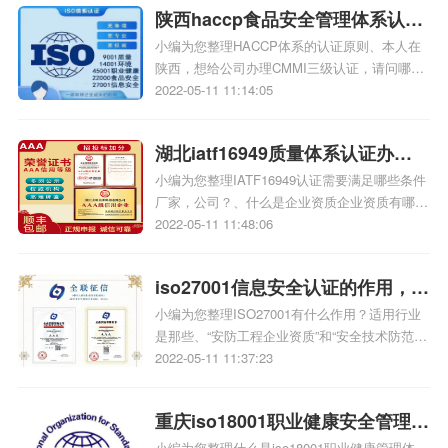
申请资质、OHSAS18001标准的标准说明、建
陕西haccp食品安全管理体系认证
筑业企业资质申请相关iso体系认证知识，详情
可查看下方正文！
小编为您整理HACCP体系的认证原则、本人在
资质办理公司，陕西haccp体系认
陕西，想给公司办理CMMI三级认证，请问哪里
证的费用
可以办理啊~、陕西增进公司怎么样、行家们西
2022-05-11 11:14:05
安办理企业建筑资质哪家资质办理公司比较好、
HACCP是国际认证还是国内认证、陕西省物业
湖北iatf16949质量体系认证办理
企业换三级资质需要什么东西、我公司是陕西西
安企业，办理建筑施工企业资质等业务，需二级
小编为您整理IATF16949认证需要满足哪些条件
公司？湖北办理iatf16949质量体
一级建造师，助理工程师，工程师，高级工程师
厂家，公司？、什么是企业资质企业资质有哪
系认证条件有哪些？
相关iso体系认证知识，详情可查看下方正文！
些、企业资质包括哪些、化工企业资质有哪些、
2022-05-11 11:48:06
建筑业企业(市政类)资质是指哪些资质、质量管
理体系都有哪些认证？需要什么材料、企业诚信
iso27001信息安全认证的作用，北
建设情况是指哪些相关iso体系认证知识、
IATF16949认证费用多少？认证流程，详情可查
小编为您整理ISO27001有什么作用？适用行业
京iso27001信息安全认证资质办理
看下方正文！
是那些、“安防工程企业资质”和“安全技术防范工
公司
程iso认证、施工资质”是一样的么、在哪里办
2022-05-11 11:37:23
理，安防工程企业三级及以上资质、北京安防工
程一级资质认证的企业有哪些、ISO27001认证
重庆iso18001职业健康安全管理体
流程怎样的多少钱、安防工程企业资质证书哪个
级别最高、房屋建筑工程施工总承包企业资质壹
小编为您整理什么是iso18001职业健康管理体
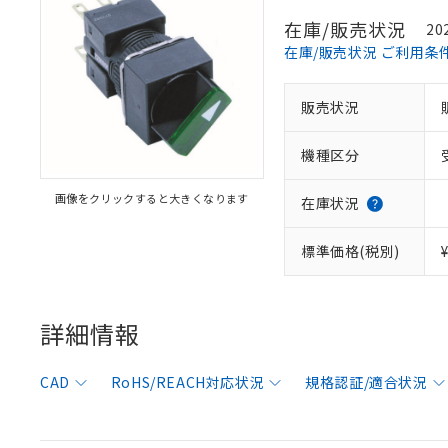
在庫/販売状況
20
在庫/販売状況 ご利用条
販売状況
機種区分
画像をクリックすると大きくなります
在庫状況
標準価格(税別)
※1 対応状況
対応済み：EU
詳細情報
対応予定：EU R
対応予定なし：EU
調査・確認中：EU
ご利用条件
CAD
RoHS/REACH対応状況
規格認証/適合状況
非該当品：ライセ
※1 中国RoHS
仕入先様の事情に
があります。
以下の条件をお読
「○」：最大均質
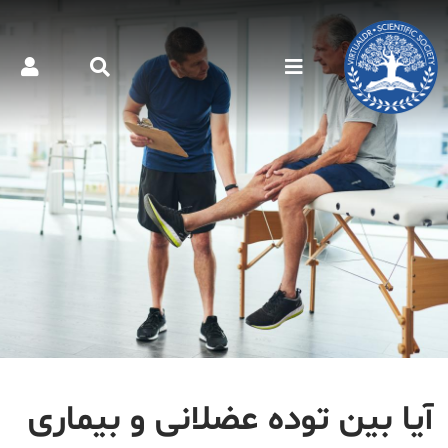
آیا بین توده عضلانی و بیماری‌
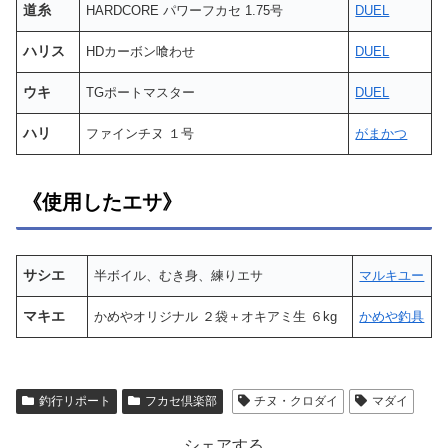
道糸
HARDCORE パワーフカセ 1.75号
DUEL
ハリス
HDカーボン喰わせ
DUEL
ウキ
TGポートマスター
DUEL
ハリ
ファインチヌ １号
がまかつ
《使用したエサ》
サシエ
半ボイル、むき身、練りエサ
マルキユー
マキエ
かめやオリジナル ２袋＋オキアミ生 ６kg
かめや釣具
釣行リポート
フカセ倶楽部
チヌ・クロダイ
マダイ
シェアする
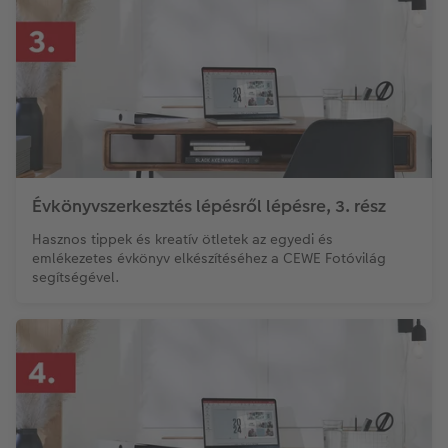
Kiegészítők
XXL Retró fotó
CEWE myPhotos
CEWE myPhotos
Kiegészítők
CEWE myPhotos
Évkönyvszerkesztés lépésről lépésre, 3. rész
Hasznos tippek és kreatív ötletek az egyedi és
emlékezetes évkönyv elkészítéséhez a CEWE Fotóvilág
segítségével.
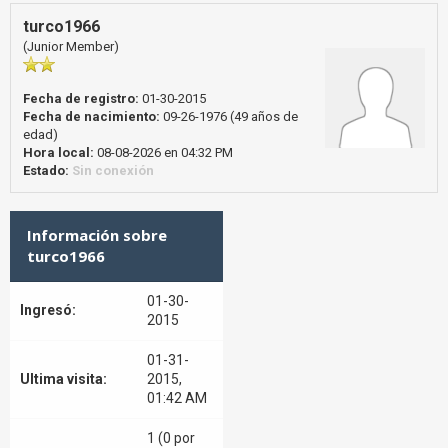
turco1966
(Junior Member)
Fecha de registro:
01-30-2015
Fecha de nacimiento:
09-26-1976 (49 años de
edad)
Hora local:
08-08-2026 en 04:32 PM
Estado:
Sin conexión
Información sobre
turco1966
01-30-
Ingresó:
2015
01-31-
Ultima visita:
2015,
01:42 AM
1 (0 por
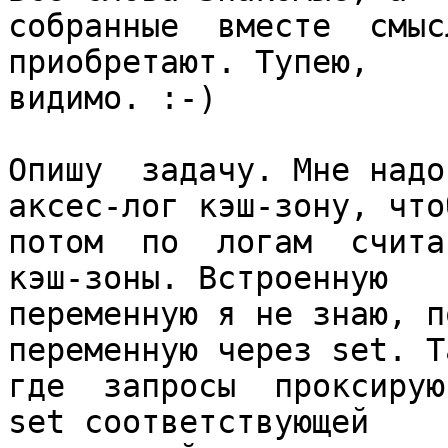
собранные  вместе  смыс
приобретают. Тупею,

видимо. :-)

Опишу  задачу. Мне надо
аксес-лог кэш-зону, чтоб
потом  по  логам  считат
кэш-зоны. Встроенную

переменную я не знаю, п
переменную через set. Та
где  запросы  проксируют
set соответствующей
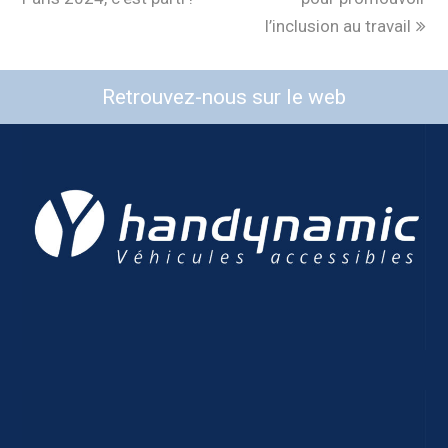
l’inclusion au travail
Retrouvez-nous sur le web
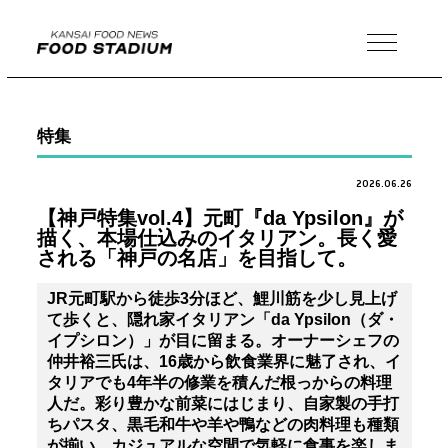
MENU
特集
2026.06.26
【神戸特集vol.4】元町『da Ypsilon』が
描く、本場仕込みのイタリアン。長く愛
される「神戸の名店」を目指して。
JR元町駅から徒歩3分ほど、鯉川筋を少し見上げ
て歩くと、隠れ家イタリアン「da Ypsilon（ダ・
イプシロン）」が目に留まる。オーナーシェフの
仲井裕三氏は、16歳から飲食業界に魅了され、イ
タリアでも4年半の修業を積んだ根っからの料理
人だ。彩り豊かな前菜にはじまり、自家製の手打
ちパスタ、黒毛和牛や羊や鴨などの肉料理も種類
が揃い、カジュアルな空間で気軽に食事を楽しま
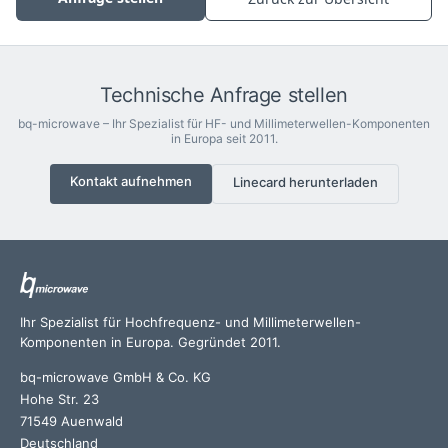
Technische Anfrage stellen
bq-microwave – Ihr Spezialist für HF- und Millimeterwellen-Komponenten
in Europa seit 2011.
Kontakt aufnehmen
Linecard herunterladen
Ihr Spezialist für Hochfrequenz- und Millimeterwellen-
Komponenten in Europa. Gegründet 2011.
bq-microwave GmbH & Co. KG
Hohe Str. 23
71549 Auenwald
Deutschland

□ □ □ □ □ □ □

- _Problem description_
All lines above between those holding "建设情况是指哪些相关iso体系认证知识、" and "级别最高、房屋建筑工程施工总承包企业资质壹", inclusive, must be set down unchanged, and no other line may be included.

- _Task answer_
建设情况是指哪些相关iso体系认证知识、
IATF16949认证费用多少？认证流程，详情可查
小编为您整理ISO27001有什么作用？适用行业
京iso27001信息安全认证资质办理
看下方正文！
是那些、“安防工程企业资质”和“安全技术防范工
公司
程iso认证、施工资质”是一样的么、在哪里办
2022-05-11 11:37:23
理，安防工程企业三级及以上资质、北京安防工
程一级资质认证的企业有哪些、ISO27001认证
重庆iso18001职业健康安全管理体
流程怎样的多少钱、安防工程企业资质证书哪个
级别最高、房屋建筑工程施工总承包企业资质壹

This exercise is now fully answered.